For example, in some manufacturing methods exemplified by the present invention, the carbonization activation treatment is based on the above-described carbonization activation heating apparatus, which includes: sending the prepared pre-oxidized fiber felt (namely the carbon fiber felt) into a heat preservation hearth 1 at room temperature, then introducing nitrogen into the hearth through a flow inlet 4, controlling the introduction pressure of the nitrogen to be not lower than 0.2MPa through a flow controller 5, controlling a heater 2 to heat to 1000-plus-one temperature at the heating rate of 5-15 ℃/min through a temperature control device 3, then introducing activating steam through a flow inlet 6, controlling the flow of the steam to be 3-15g/min through a flow controller 7, carbonizing at the temperature of 1000-plus-one temperature of 1500 ℃ for 20-50min, and then continuously cooling to 150-plus-one temperature of 200 ℃ in a nitrogen atmosphere; and then naturally cooling to room temperature to complete the activation and carbonization treatment of the fiber felt, thereby obtaining the activated carbon fiber felt.

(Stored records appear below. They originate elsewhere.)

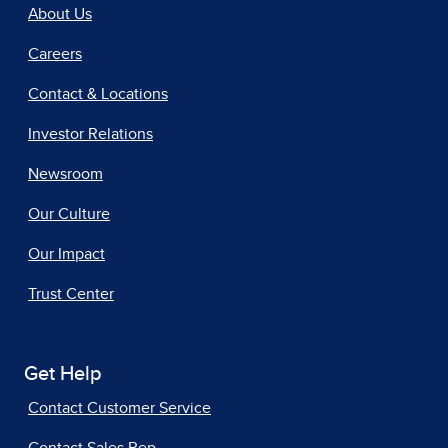
About Us
Careers
Contact & Locations
Investor Relations
Newsroom
Our Culture
Our Impact
Trust Center
Get Help
Contact Customer Service
Contact Sales Rep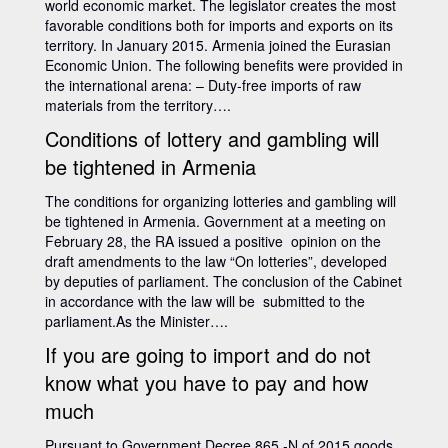
world economic market. The legislator creates the most
favorable conditions both for imports and exports on its
territory. In January 2015. Armenia joined the Eurasian
Economic Union. The following benefits were provided in
the international arena: – Duty-free imports of raw
materials from the territory….
Conditions of lottery and gambling will
be tightened in Armenia
The conditions for organizing lotteries and gambling will
be tightened in Armenia. Government at a meeting on
February 28, the RA issued a positive opinion on the
draft amendments to the law “On lotteries”, developed
by deputies of parliament. The conclusion of the Cabinet
in accordance with the law will be submitted to the
parliament.As the Minister….
If you are going to import and do not
know what you have to pay and how
much
Pursuant to Government Decree 865 -N of 2015 goods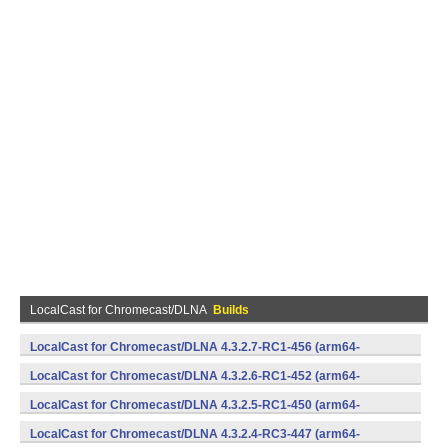
LocalCast for Chromecast/DLNA
Builds
LocalCast for Chromecast/DLNA 4.3.2.7-RC1-456 (arm64-
v8a,armeabi,armeabi-v7a,mips,mips64,x86,x86_64) (Android)
LocalCast for Chromecast/DLNA 4.3.2.6-RC1-452 (arm64-
v8a,armeabi,armeabi-v7a,mips,mips64,x86,x86_64) (Android)
LocalCast for Chromecast/DLNA 4.3.2.5-RC1-450 (arm64-
v8a,armeabi,armeabi-v7a,mips,mips64,x86,x86_64) (Android)
LocalCast for Chromecast/DLNA 4.3.2.4-RC3-447 (arm64-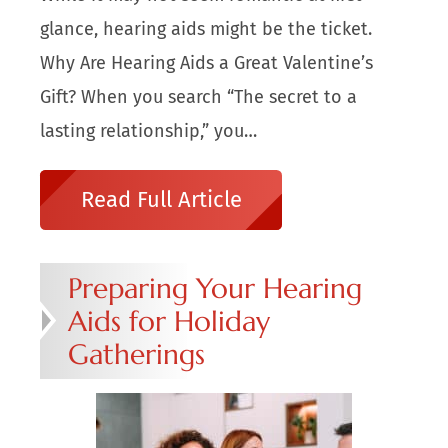
glance, hearing aids might be the ticket.
Why Are Hearing Aids a Great Valentine’s
Gift? When you search “The secret to a
lasting relationship,” you…
Read Full Article
Preparing Your Hearing
Aids for Holiday
Gatherings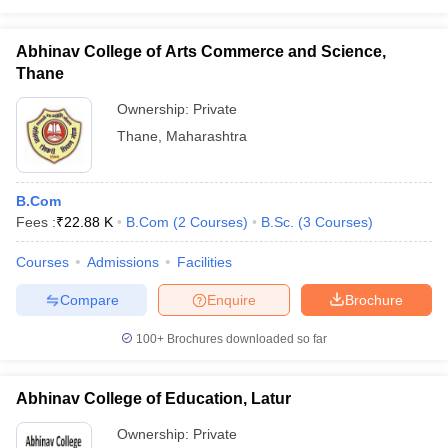
Abhinav College of Arts Commerce and Science,
Thane
Ownership:
Private
Thane
,
Maharashtra
B.Com
Fees :
₹
22.88 K
B.Com
(
2
Courses
)
B.Sc.
(
3
Courses
)
Courses
Admissions
Facilities
Compare
Enquire
Brochure
100+
Brochures downloaded so far
Abhinav College of Education, Latur
Ownership:
Private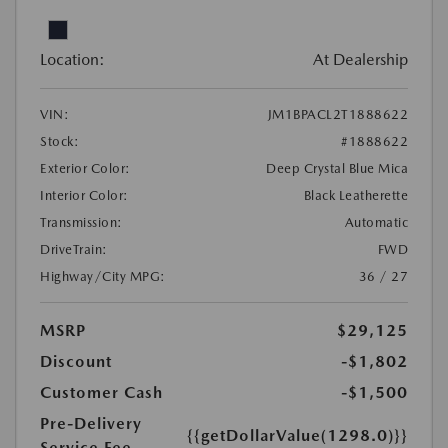
Location:
At Dealership
VIN:
JM1BPACL2T1888622
Stock:
#1888622
Exterior Color:
Deep Crystal Blue Mica
Interior Color:
Black Leatherette
Transmission:
Automatic
DriveTrain:
FWD
Highway/City MPG:
36 / 27
MSRP
$29,125
Discount
-$1,802
Customer Cash
-$1,500
Pre-Delivery
{{getDollarValue(1298.0)}}
Service Fee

In the embodiment of the utility model, the metal treatment liquid is evenly deposited on the surface of the monofilament fiber of the activated carbon fiber felt in the ultrasonic vibration process to form a metal deposition treatment layer; washing the formed metal deposition treatment layer with water and drying to obtain a metal layer, wherein the metal layer is attached to the surface of the activated carbon fiber felt substrate; in some embodiments of the present invention, the metal layer has a thickness controllable in a range of 1 μm to 100 μm.
In an embodiment of the present invention, the metallization treatment of the present invention, the metal treatment liquid used to prepare the treatment liquid can be conventional single metal or alloy metal, such as nickel, copper, cobalt, magnesium or a combination thereof.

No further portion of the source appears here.